The GPU Cost Problem

Most teams approach GPU infrastructure the same way they approach CPU — provision for peak, run 24/7, and hope finance doesn't notice.

The result:

  • GPUs sitting idle 60-80% of the time during off-peak hours
  • Oversized instances because "we might need the VRAM later"
  • No separation between training and inference workloads
  • On-demand pricing for workloads that could tolerate interruption

Strategy 1: Spot/Preemptible Instances for Training

Training workloads are inherently batch-oriented and can be checkpointed. This makes them perfect for spot instances, which run 60-90% cheaper than on-demand.

Setting Up Fault-Tolerant Training on Spot

# training/checkpointed_trainer.py
import torch
import signal
import sys
from pathlib import Path

class SpotAwareTrainer:
    """Training wrapper that handles spot instance interruptions."""

    def __init__(self, model, checkpoint_dir: str, checkpoint_interval: int = 100):
        self.model = model
        self.checkpoint_dir = Path(checkpoint_dir)
        self.checkpoint_interval = checkpoint_interval
        self.current_epoch = 0
        self.current_step = 0

        # Handle SIGTERM (spot termination warning)
        signal.signal(signal.SIGTERM, self._handle_termination)

        # Resume from latest checkpoint if available
        self._restore_checkpoint()

    def _handle_termination(self, signum, frame):
        """Save checkpoint on spot termination (2 min warning)."""
        print("⚠️ Spot termination notice received.
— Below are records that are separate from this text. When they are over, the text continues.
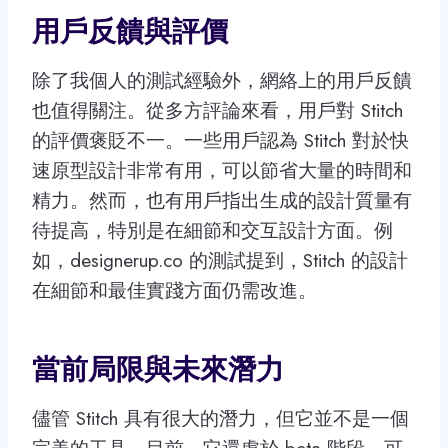
用戶反饋與評價
除了我個人的測試經驗外，網絡上的用戶反饋
也值得關注。從多方評論來看，用戶對 Stitch
的評價褒貶不一。一些用戶認為 Stitch 對於快
速原型設計非常有用，可以節省大量的時間和
精力。然而，也有用戶指出生成的設計質量有
待提高，特別是在細節和交互設計方面。例
如，designerup.co 的測試提到，Stitch 的設計
在細節和最佳實踐方面仍需改進。
當前局限與未來潛力
儘管 Stitch 具有很大的潛力，但它並不是一個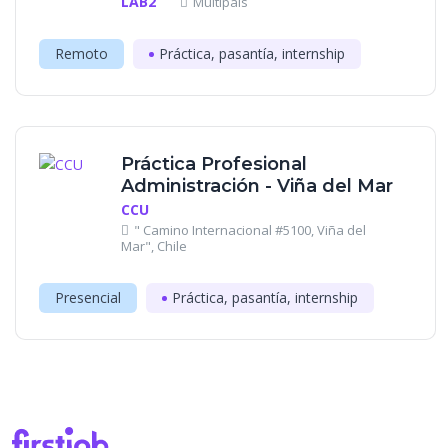
LAB2
Multipaís
Remoto
Práctica, pasantía, internship
Práctica Profesional
Administración - Viña del Mar
CCU
" Camino Internacional #5100, Viña del
Mar", Chile
Presencial
Práctica, pasantía, internship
Saving checkpoint...")
        self._save_checkpoint(reason="spot_termination")
        sys.exit(0)

    def _save_checkpoint(self, reason: str = "scheduled"):
        checkpoint = {
            "epoch": self.current_epoch,
            "step": self.current_step,
            "model_state": self.model.state_dict(),
            "optimizer_state": self.optimizer.state_dict(),
            "reason": reason,
        }
        path = self.checkpoint_dir / f"checkpoint_e{self.current_epoch}_s{self.current_step}.pt"
        torch.save(checkpoint, path)
        print(f"Checkpoint saved: {path}")

    def _restore_checkpoint(self):
        checkpoints = sorted(self.checkpoint_dir.glob("checkpoint_*.pt"))
        if checkpoints:
            latest = checkpoints[-1]
            checkpoint = torch.load(latest)
            self.model.load_state_dict(checkpoint["model_state"])
            self.current_epoch = checkpoint["epoch"]
            self.current_step = checkpoint["step"]
            print(f"Resumed from {latest} (epoch {self.current_epoch}, step {self.current_step})")

Kubernetes Node Pool for Spot GPUs

# k8s/spot-gpu-nodepool.yaml
apiVersion: karpenter.sh/v1alpha5
kind: Provisioner
metadata:
  name: gpu-spot-training
spec:
  requirements:
    - key: karpenter.sh/capacity-type
      operator: In
      values: ["spot"]
    - key: node.kubernetes.io/instance-type
      operator: In
      values:
        - g5.xlarge    # 1x A10G — good for fine-tuning
        - g5.2xlarge   # 1x A10G + more CPU/RAM
        - p3.2xlarge   # 1x V100 — good price/performance
    - key: kubernetes.io/arch
      operator: In
      values: ["amd64"]
  limits:
    resources:
      nvidia.com/gpu: "8"  # max 8 GPUs across spot nodes
  ttlSecondsAfterEmpty: 60
  consolidation:
    enabled: true

Cost impact: Training costs reduced by 60-70%.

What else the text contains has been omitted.